Monday, January 3, 2011

the virtue of low-tech

I was saying to Tony the other day that my reason for liking cloth diapers isn't primarily because they are better for the environment, or better for my baby's skin, though both of those things are true. Thinking about it, I realized that what I like is not being stuck in a cycle of commercial dependence. There must be non-commercial ways to deal with the household needs we have which we're used to relying on disposable products for. It's an elaborate money-making scam I think. I like breaking out of that cycle. I like our household being less dependent. The same goes with the Diva cup. It wasn't really the bleach in tampons that annoyed me, or occasional dryness, though those both were annoying, but the cycle. I remove makeup with little pink cloths I have. Why did I ever use disposable cotton? Most messes can be cleaned with cloths. I use paper towels for things like cat vomit but that's about it. And actually I recently organized our linen closet and now have a place for cloths used for gross, messy things so I should be able to stick with those. As I've been realizing these things over the past two years or so, I've started to feel really cheated. These disposable alternatives are all new. Yet people feel they "need" them. This advertising monster we live with creates this sense of need that really shouldn't be there (so glad we don't have TV...).
But there's another strand to the story. I realized I also prefer things to be low-tech. When in doubt, go with the low-tech option. Butter and margarine are similar in taste and have different but comparable health profiles (butter has more fat, margarine has more chemicals, right?), but I'll opt for butter each and every time because it's simple. It's low-tech. I prefer a manual food processor for some jobs and a knife and board for others even though it takes more time than electric. I recently read another Christmas book I bought, Better Off, and it was incredible, even better than I'd anticipated (if anybody wants to borrow it let me know). I'd seen my preference as sort of aesthetic/intuitive, but I found myself laughing and agreeing with his point that not only do motorized machines tend to be uglier in some way (lack of human skill and resourcefulness, they're normally noisy, etc.), but the accumulated costs of fuel, maintenance, and time detract even further from their value. Bread machines are a constant thorn in my side. It just makes me sad to learn that somebody uses a bread machine. It's so satisfying to make bread. And the kicker is that it's not hard at all.
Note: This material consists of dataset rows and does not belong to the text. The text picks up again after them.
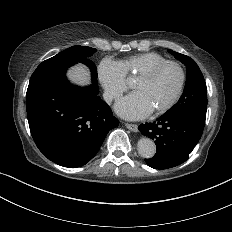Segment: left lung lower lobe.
Masks as SVG:
<instances>
[{
    "label": "left lung lower lobe",
    "instance_id": "left-lung-lower-lobe-1",
    "mask_svg": "<svg viewBox=\"0 0 232 232\" xmlns=\"http://www.w3.org/2000/svg\"><path fill=\"white\" fill-rule=\"evenodd\" d=\"M138 129L156 144L154 157L145 159L147 165L154 169H168L189 158L202 136L204 126L182 115L163 114L153 123L141 124Z\"/></svg>",
    "mask_w": 232,
    "mask_h": 232
}]
</instances>
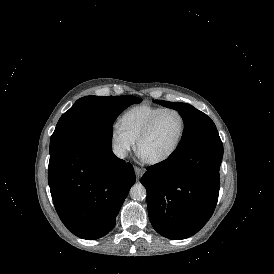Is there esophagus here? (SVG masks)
<instances>
[{"instance_id":"34e87169","label":"esophagus","mask_w":274,"mask_h":274,"mask_svg":"<svg viewBox=\"0 0 274 274\" xmlns=\"http://www.w3.org/2000/svg\"><path fill=\"white\" fill-rule=\"evenodd\" d=\"M134 170H135V174L138 179H140L143 176V174L145 173V169L137 167V166H134Z\"/></svg>"}]
</instances>
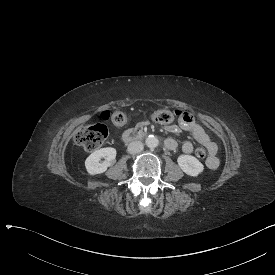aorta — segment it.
Listing matches in <instances>:
<instances>
[{
	"instance_id": "1",
	"label": "aorta",
	"mask_w": 275,
	"mask_h": 275,
	"mask_svg": "<svg viewBox=\"0 0 275 275\" xmlns=\"http://www.w3.org/2000/svg\"><path fill=\"white\" fill-rule=\"evenodd\" d=\"M145 143L149 148H155L158 146L159 141H158L157 137H155L154 135H149L146 138Z\"/></svg>"
}]
</instances>
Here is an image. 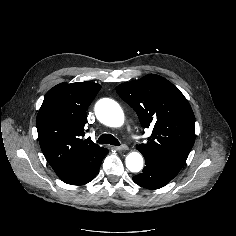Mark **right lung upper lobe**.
I'll return each mask as SVG.
<instances>
[{
  "label": "right lung upper lobe",
  "mask_w": 236,
  "mask_h": 236,
  "mask_svg": "<svg viewBox=\"0 0 236 236\" xmlns=\"http://www.w3.org/2000/svg\"><path fill=\"white\" fill-rule=\"evenodd\" d=\"M101 89L93 82L61 83L45 95L36 126L43 154L61 180L73 178L108 150L82 140L86 110Z\"/></svg>",
  "instance_id": "1"
}]
</instances>
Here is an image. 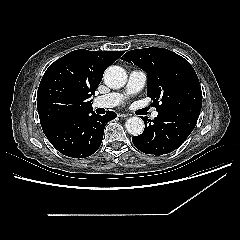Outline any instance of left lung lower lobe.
I'll return each mask as SVG.
<instances>
[{
  "mask_svg": "<svg viewBox=\"0 0 240 240\" xmlns=\"http://www.w3.org/2000/svg\"><path fill=\"white\" fill-rule=\"evenodd\" d=\"M200 111L201 107H185L158 112L153 121L144 117V132L132 137V142L146 154H167L178 148L190 135Z\"/></svg>",
  "mask_w": 240,
  "mask_h": 240,
  "instance_id": "obj_1",
  "label": "left lung lower lobe"
}]
</instances>
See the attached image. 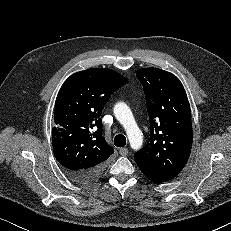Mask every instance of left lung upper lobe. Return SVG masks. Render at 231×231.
Listing matches in <instances>:
<instances>
[{"label": "left lung upper lobe", "mask_w": 231, "mask_h": 231, "mask_svg": "<svg viewBox=\"0 0 231 231\" xmlns=\"http://www.w3.org/2000/svg\"><path fill=\"white\" fill-rule=\"evenodd\" d=\"M137 78L143 85L150 122V141L134 155L153 167L180 173L192 147L190 105L180 80L159 68H142Z\"/></svg>", "instance_id": "left-lung-upper-lobe-1"}]
</instances>
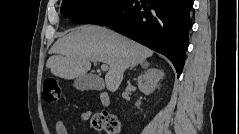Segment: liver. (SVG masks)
I'll return each instance as SVG.
<instances>
[{"mask_svg": "<svg viewBox=\"0 0 239 134\" xmlns=\"http://www.w3.org/2000/svg\"><path fill=\"white\" fill-rule=\"evenodd\" d=\"M46 67L63 79L85 75L92 61L109 65L105 75L106 88L116 91L125 70L145 62L153 55L149 48L102 26L83 25L59 38L51 48Z\"/></svg>", "mask_w": 239, "mask_h": 134, "instance_id": "6515ba94", "label": "liver"}]
</instances>
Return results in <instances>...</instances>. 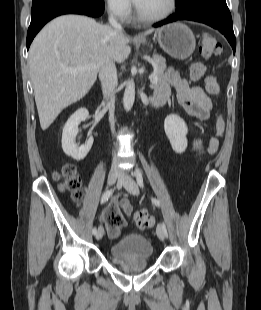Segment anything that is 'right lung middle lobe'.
Masks as SVG:
<instances>
[{
    "instance_id": "dd1d6c3e",
    "label": "right lung middle lobe",
    "mask_w": 261,
    "mask_h": 310,
    "mask_svg": "<svg viewBox=\"0 0 261 310\" xmlns=\"http://www.w3.org/2000/svg\"><path fill=\"white\" fill-rule=\"evenodd\" d=\"M36 1H38V0H33V2H36ZM33 2H32V3H33Z\"/></svg>"
}]
</instances>
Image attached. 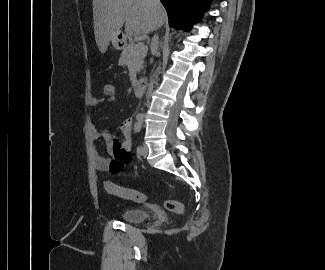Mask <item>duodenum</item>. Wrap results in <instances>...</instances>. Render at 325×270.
<instances>
[{
	"label": "duodenum",
	"mask_w": 325,
	"mask_h": 270,
	"mask_svg": "<svg viewBox=\"0 0 325 270\" xmlns=\"http://www.w3.org/2000/svg\"><path fill=\"white\" fill-rule=\"evenodd\" d=\"M147 80L145 78H140L137 80L134 87V95L137 98H141L147 88Z\"/></svg>",
	"instance_id": "410a0bca"
}]
</instances>
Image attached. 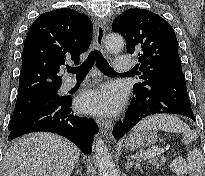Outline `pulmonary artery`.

I think that because the machines do exist, people get this idea that it must be really hard to do, therefore they need a machine. Not so! You miss out so much on developing your skill and interior database about the science of baking when you don't do it by hand. Learning to knead and recognize by feel when it's ready, and by smell and sight when it's done baking, that's so satisfying and invaluable.
I also recently read a book, sort of a biography of the author's two grandmothers, in which the author describes one of them as using a manual washing machine and wringing them out with that little squeezer do-hickey (Brende, the author of the above, says he and his wife don't recommend the wringer as it tends to break buttons). Reading it, I thought, 'Awesome! I gotta get me one of these!' And then, immediately, 'I must be crazy, right? Everybody would laugh at me!'. Ah well. So that is one of my life ambitions now, to own and operate a manual washing machine. Brende, in Better Off, also describes a community member converting his wife's sewing machine into a manual. I don't actually understand how that's possible, but I want that too. And a house with a lot of light. And either a big garden or a small farm. If a farm then maybe a horse to get around. And a cow. And some chickens. Fruit trees. I'll work physically all day and eat like a horse. My dream come true.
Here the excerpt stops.